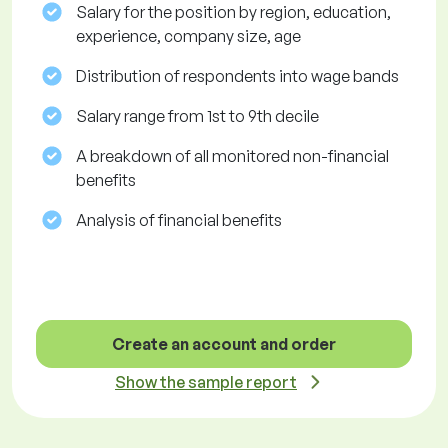
Salary for the position by region, education,
experience, company size, age
Distribution of respondents into wage bands
Salary range from 1st to 9th decile
A breakdown of all monitored non-financial
benefits
Analysis of financial benefits
Create an account and order
Show the sample report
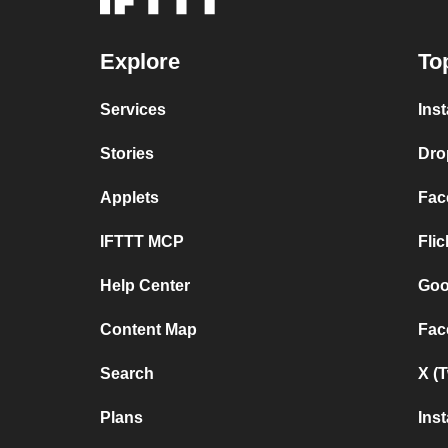
Explore
To
Services
Ins
Stories
Dro
Applets
Fac
IFTTT MCP
Fli
Help Center
Goo
Content Map
Fac
Search
X (
Plans
Ins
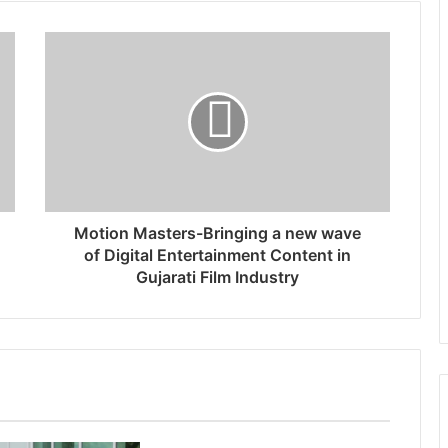
Motion Masters-Bringing a new wave
of Digital Entertainment Content in
Gujarati Film Industry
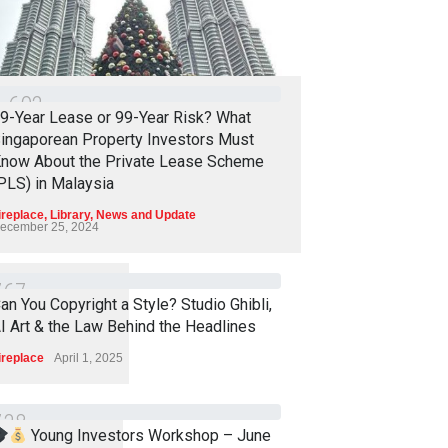
1
6
0
2
9-Year Lease or 99-Year Risk? What
ingaporean Property Investors Must
now About the Private Lease Scheme
PLS) in Malaysia
ireplace
,
Library
,
News and Update
ecember 25, 2024
7
6
7
an You Copyright a Style? Studio Ghibli,
I Art & the Law Behind the Headlines
ireplace
April 1, 2025
7
3
8
Young Investors Workshop – June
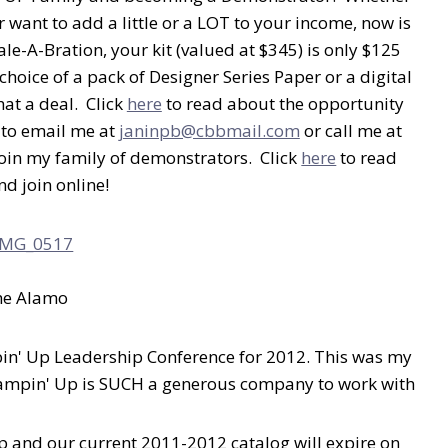
r want to add a little or a LOT to your income, now is
ale-A-Bration, your kit (valued at $345) is only $125
choice of a pack of Designer Series Paper or a digital
at a deal. Click
here
to read about the opportunity
 to email me at
janinpb@cbbmail.com
or call me at
join my family of demonstrators. Click
here
to read
d join online!
he Alamo
mpin' Up Leadership Conference for 2012. This was my
 Stampin' Up is SUCH a generous company to work with
up and our current 2011-2012 catalog will expire on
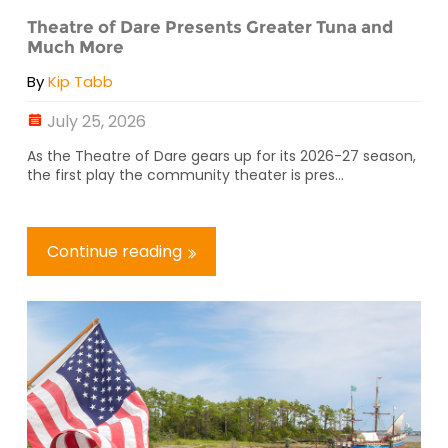
Theatre of Dare Presents Greater Tuna and
Much More
By
Kip Tabb
July 25, 2026
As the Theatre of Dare gears up for its 2026-27 season,
the first play the community theater is pres...
Continue reading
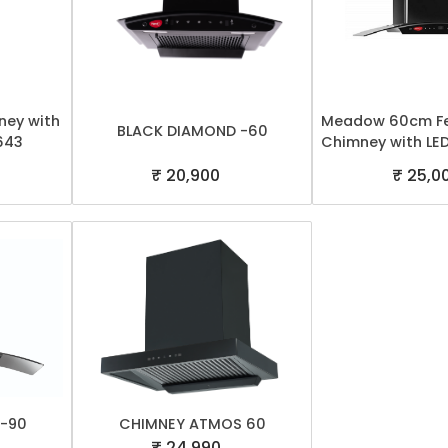
ey with
Meadow 60cm Fe
BLACK DIAMOND -60
643
Chimney with LED
₹ 20,900
₹ 25,0
 -90
CHIMNEY ATMOS 60
₹ 24,990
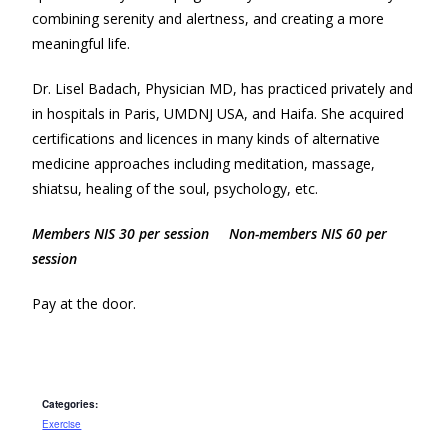
combining serenity and alertness, and creating a more
meaningful life.
Dr. Lisel Badach, Physician MD, has practiced privately and
in hospitals in Paris, UMDNJ USA, and Haifa. She acquired
certifications and licences in many kinds of alternative
medicine approaches including meditation, massage,
shiatsu, healing of the soul, psychology, etc.
Members NIS 30 per session Non-members NIS 60 per
session
Pay at the door.
Categories:
Exercise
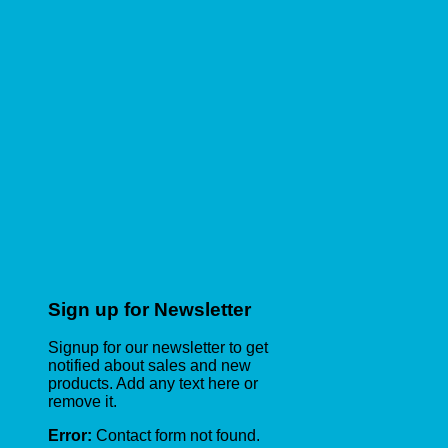
Sign up for Newsletter
Signup for our newsletter to get
notified about sales and new
products. Add any text here or
remove it.
Error:
Contact form not found.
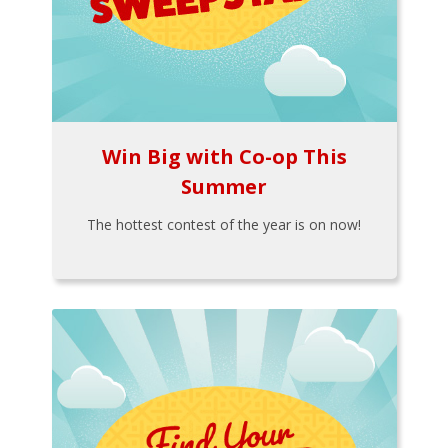
Win Big with Co-op This
Summer
The hottest contest of the year is on now!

■ Exercise objective
In your copy, reproduce the data above exactly and skip every picture.

■ Solution
Salary for the position by region, education,
experience, company size, age
Distribution of respondents into wage bands
Salary range from 1st to 9th decile
A breakdown of all monitored non-financial
benefits
Analysis of financial benefits
Create an account and order
Show the sample report
Explore
To
Services
Ins
Stories
Dro
Applets
Fac
IFTTT MCP
Fli
Help Center
Goo
Content Map
Fac
Search
X (
Plans
Ins
Motion Masters-Bringing a new wave
of Digital Entertainment Content in
Gujarati Film Industry
1
6
0
2
9-Year Lease or 99-Year Risk? What
ingaporean Property Investors Must
now About the Private Lease Scheme
PLS) in Malaysia
ireplace
,
Library
,
News and Update
ecember 25, 2024
7
6
7
an You Copyright a Style? Studio Ghibli,
I Art & the Law Behind the Headlines
ireplace
April 1, 2025
7
3
8
Young Investors Workshop – June
r want to add a little or a LOT to your income, now is
ale-A-Bration, your kit (valued at $345) is only $125
choice of a pack of Designer Series Paper or a digital
at a deal. Click
here
to read about the opportunity
 to email me at
janinpb@cbbmail.com
or call me at
join my family of demonstrators. Click
here
to read
d join online!
he Alamo
mpin' Up Leadership Conference for 2012. This was my
 Stampin' Up is SUCH a generous company to work with
up and our current 2011-2012 catalog will expire on
Theatre of Dare Presents Greater Tuna and
Much More
By
Kip Tabb
July 25, 2026
As the Theatre of Dare gears up for its 2026-27 season,
the first play the community theater is pres...
Continue reading
ey with
Meadow 60cm Fe
BLACK DIAMOND -60
643
Chimney with LED
₹ 20,900
₹ 25,0
 -90
CHIMNEY ATMOS 60
₹ 24,990
combining serenity and alertness, and creating a more
meaningful life.
Dr. Lisel Badach, Physician MD, has practiced privately and
in hospitals in Paris, UMDNJ USA, and Haifa. She acquired
certifications and licences in many kinds of alternative
medicine approaches including meditation, massage,
shiatsu, healing of the soul, psychology, etc.
Members NIS 30 per session Non-members NIS 60 per
session
Pay at the door.
Categories:
Exercise
Sign up for Newsletter
Signup for our newsletter to get
notified about sales and new
products. Add any text here or
remove it.
Error:
Contact form not found.
Win Big with Co-op This
Summer
The hottest contest of the year is on now!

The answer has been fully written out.